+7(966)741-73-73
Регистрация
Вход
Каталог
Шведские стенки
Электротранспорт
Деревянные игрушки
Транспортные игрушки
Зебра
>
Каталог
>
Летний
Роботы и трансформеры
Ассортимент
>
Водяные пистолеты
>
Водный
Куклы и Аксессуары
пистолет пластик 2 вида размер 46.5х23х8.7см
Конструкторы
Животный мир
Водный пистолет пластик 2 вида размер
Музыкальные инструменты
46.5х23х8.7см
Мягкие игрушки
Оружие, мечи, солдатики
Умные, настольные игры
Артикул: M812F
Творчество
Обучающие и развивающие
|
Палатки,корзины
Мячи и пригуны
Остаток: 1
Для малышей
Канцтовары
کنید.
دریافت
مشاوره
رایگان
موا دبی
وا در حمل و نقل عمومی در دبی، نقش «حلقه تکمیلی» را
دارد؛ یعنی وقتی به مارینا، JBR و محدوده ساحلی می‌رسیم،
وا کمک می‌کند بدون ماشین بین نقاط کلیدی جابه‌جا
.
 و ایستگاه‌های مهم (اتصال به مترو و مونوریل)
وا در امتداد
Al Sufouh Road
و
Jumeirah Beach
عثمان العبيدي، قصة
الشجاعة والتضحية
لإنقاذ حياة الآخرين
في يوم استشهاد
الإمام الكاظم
---
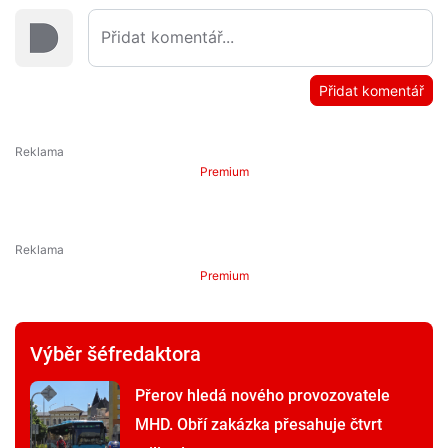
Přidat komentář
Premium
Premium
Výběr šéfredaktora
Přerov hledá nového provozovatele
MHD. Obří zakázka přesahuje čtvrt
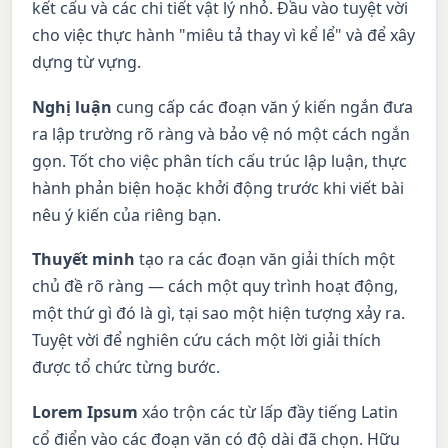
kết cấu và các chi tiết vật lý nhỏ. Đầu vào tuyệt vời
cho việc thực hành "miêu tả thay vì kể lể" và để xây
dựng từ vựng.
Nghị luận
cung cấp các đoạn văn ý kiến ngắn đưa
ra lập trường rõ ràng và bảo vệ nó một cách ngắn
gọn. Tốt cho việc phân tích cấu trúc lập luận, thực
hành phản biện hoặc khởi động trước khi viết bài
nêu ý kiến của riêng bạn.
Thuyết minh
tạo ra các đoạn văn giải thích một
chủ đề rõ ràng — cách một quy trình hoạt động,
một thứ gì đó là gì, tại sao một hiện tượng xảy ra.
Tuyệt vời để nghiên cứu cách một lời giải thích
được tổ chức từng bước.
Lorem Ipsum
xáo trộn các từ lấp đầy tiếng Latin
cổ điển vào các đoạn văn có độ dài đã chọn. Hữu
...
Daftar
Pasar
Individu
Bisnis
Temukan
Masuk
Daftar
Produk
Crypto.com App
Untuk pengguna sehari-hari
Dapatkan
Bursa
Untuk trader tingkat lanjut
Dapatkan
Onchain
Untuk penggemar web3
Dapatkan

Instructions to follow: Copy only the lines above from the one containing "MHD. Obří zakázka přesahuje čtvrt" through the one containing "Thuyết minh", both included. Leave out the pictures.

Response:
MHD. Obří zakázka přesahuje čtvrt
kết cấu và các chi tiết vật lý nhỏ. Đầu vào tuyệt vời
cho việc thực hành "miêu tả thay vì kể lể" và để xây
dựng từ vựng.
Nghị luận
cung cấp các đoạn văn ý kiến ngắn đưa
ra lập trường rõ ràng và bảo vệ nó một cách ngắn
gọn. Tốt cho việc phân tích cấu trúc lập luận, thực
hành phản biện hoặc khởi động trước khi viết bài
nêu ý kiến của riêng bạn.
Thuyết minh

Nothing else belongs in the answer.